Then there is the question of player vs. gm – sourcebooks that one finds irreplaceable might be worthless to the other. Throw in personal tastes, and customers looking for sourcebooks to shore up areas in which they might be weak, and it becomes apparent that my standards of actual value will be different to yours, which will be different to the next player or gm over. The best any reviewer of a product can say is that “I found this sourcebook to be useful/useless and here is why” – permitting the reader of the review to form his own opinion, according to his own standards, of whether or not the product represents value for money.

On top of that question comes the issue of the difference between actual value and perceived value as a basis for decision making. The first is a standard – now shown to be very loose and fuzzy – of actual usage, while the latter is about preconceptions and anticipation.
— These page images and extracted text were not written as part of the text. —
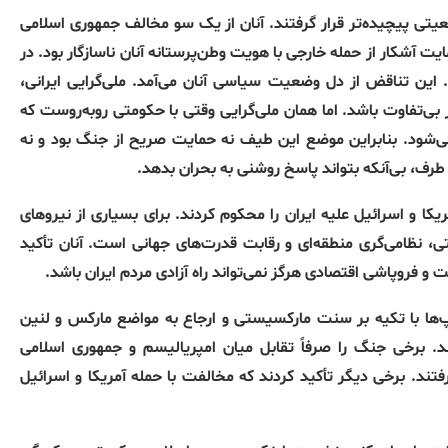
قعیتی پیچیده‌تر قرار گرفتند. آنان از یک سو مخالف جمهوری اسلامی
 آشکار از حمله خارجی با هویت وطن‌پرستانه آنان ناسازگار بود. در
. این تناقض از دل وضعیت سیاسی آنان می‌آمد. ملی‌گرایی ایرانی،
بی‌تفاوت باشد. اما همان ملی‌گرایی وقتی با حکومتی روبه‌روست که
ی‌شود. بنابراین موضع این طیف نه حمایت صریح از جنگ بود و نه
طرف، بی‌آنکه بتواند پاسخ روشنی به بحران بدهد.
ا و اسرائیل علیه ایران را محکوم کردند. برای بسیاری از نیروهای
، نظامی‌گری منطقه‌ای و رقابت قدرت‌های جهانی است. آنان تأکید
و فروپاشی اقتصادی هرگز نمی‌تواند راه آزادی مردم ایران باشد.
‌ها با تکیه بر سنت مارکسیستی و ارجاع به مواضع مارکس و لنین
 برخی جنگ را صرفاً تقابل میان امپریالیسم و جمهوری اسلامی
ند. برخی دیگر تأکید کردند که مخالفت با حمله آمریکا و اسرائیل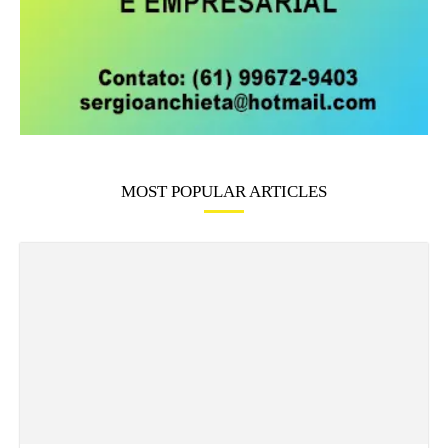
MOST POPULAR ARTICLES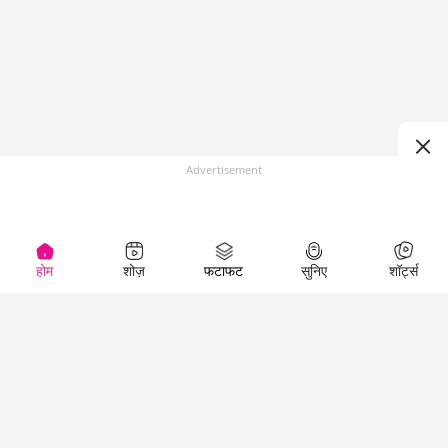
Advertisement
होम
शोज़
फटाफट
सुनिए
शॉर्ट्स
Top Shows
LallanKhas News
Entertainment
News
The Lallantop Show
Hindi Satire & Humor
Duniyadaari
Lallankhas Specials
Guest in the
Breaking News
Entertainment News
Newsroom
Top Political News
Hindi
Netanagri
Hindi
Top stories Cinema
Lallantop Baithki
Top History News
Entertainment Special
Kharcha Paani
Real Stories News
News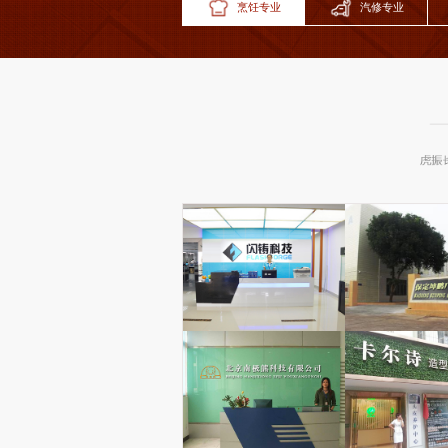
烹饪专业
汽修专业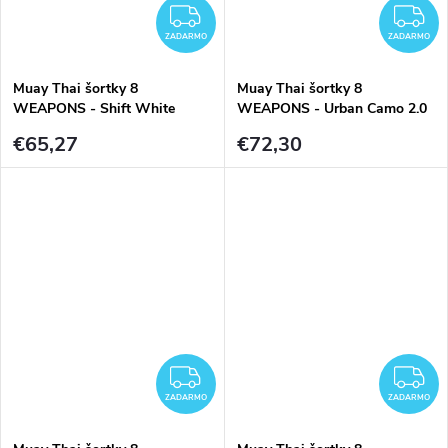
ZADARMO
Z
ZADARMO
ZADARMO
Muay Thai šortky 8
Muay Thai šortky 8
WEAPONS - Shift White
WEAPONS - Urban Camo 2.0
€65,27
€72,30
ZADARMO
Z
ZADARMO
ZADARMO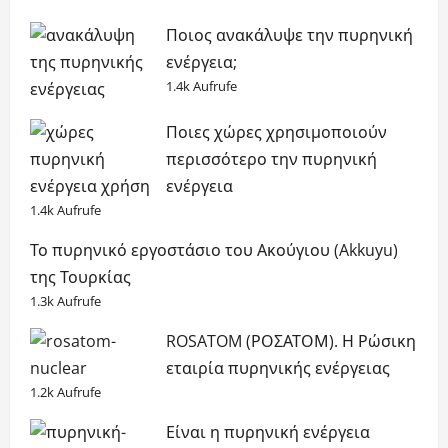
Ποιος ανακάλυψε την πυρηνική
ενέργεια;
1.4k Aufrufe
Ποιες χώρες χρησιμοποιούν
περισσότερο την πυρηνική
ενέργεια
1.4k Aufrufe
Το πυρηνικό εργοστάσιο του Ακούγιου (Akkuyu)
της Τουρκίας
1.3k Aufrufe
ROSATOM (ΡΟΣΑΤΟΜ). Η Ρώσικη
εταιρία πυρηνικής ενέργειας
1.2k Aufrufe
Είναι η πυρηνική ενέργεια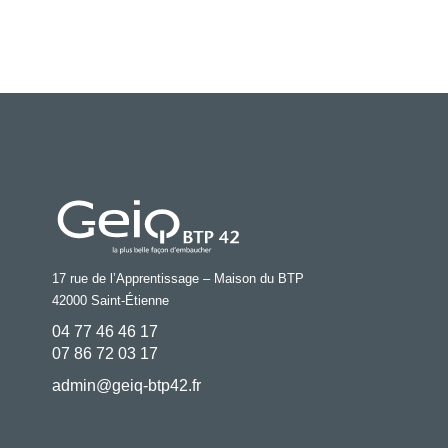
17 rue de l’Apprentissage – Maison du BTP
42000 Saint-Étienne
04 77 46 46 17
07 86 72 03 17
admin@geiq-btp42.fr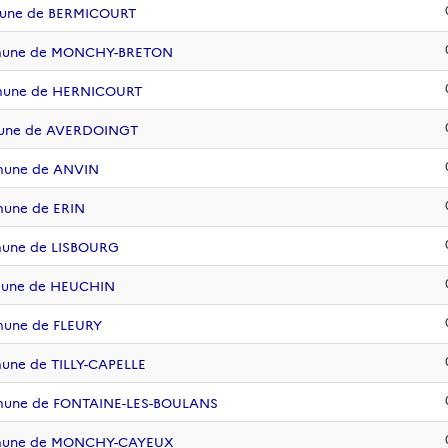
mune de BERMICOURT
ommune de MONCHY-BRETON
mmune de HERNICOURT
mmune de AVERDOINGT
mune de ANVIN
mune de ERIN
mune de LISBOURG
mmune de HEUCHIN
mune de FLEURY
une de TILLY-CAPELLE
mmune de FONTAINE-LES-BOULANS
ommune de MONCHY-CAYEUX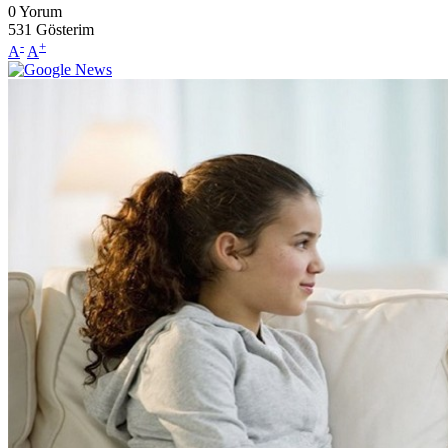
0
Yorum
531
Gösterim
-
+
A
A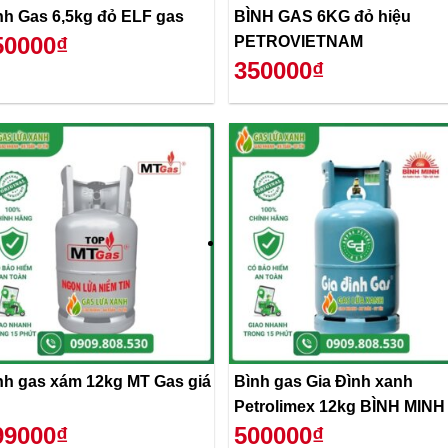
Bình Gas 6,5kg đỏ ELF gas
BÌNH GAS 6KG đỏ hiệu
50000₫
PETROVIETNAM
350000₫
nh gas xám 12kg MT Gas giá
Bình gas Gia Đình xanh
Petrolimex 12kg BÌNH MINH
99000₫
500000₫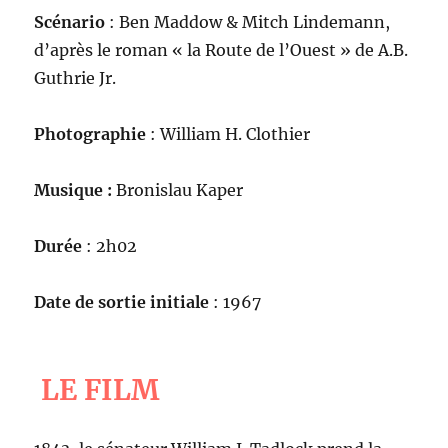
Scénario
: Ben Maddow & Mitch Lindemann,
d’après le roman « la Route de l’Ouest » de A.B.
Guthrie Jr.
Photographie
: William H. Clothier
Musique :
Bronislau Kaper
Durée
: 2h02
Date de sortie initiale
: 1967
LE FILM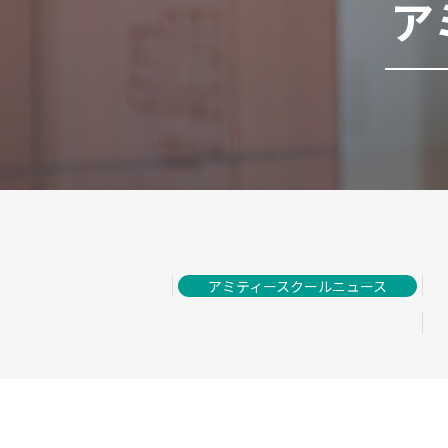
ア
アミティースクールニュース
Everyone who buys anything regularly – whether it be toilet paper, music, or RPG products – has bought something that looked promising but turned out to be worthless, or at the very least, extremely poor value for money. Equally, we have all bought something cheap or heavily discounted because it didn’t look all that promising, only to discover a hidden gem.

So, what can be done drive up the Perceived Value of an RPG product? And does this translate to an increase in Actual Value?

Production costs

The bedrock foundation is the actual production cost of the product. This is the minimum price that a game company can charge for the product and break even. In a heavily-remaindered physical item, it can be a negative value, or close to it, because it’s costing the company warehouse space, earning them nothing, and the price of production has already been written off as a loss – so that anything you can get for it is a windfall. When this is the case, you would sell it at a pittance, or give it away, or simply have it destroyed.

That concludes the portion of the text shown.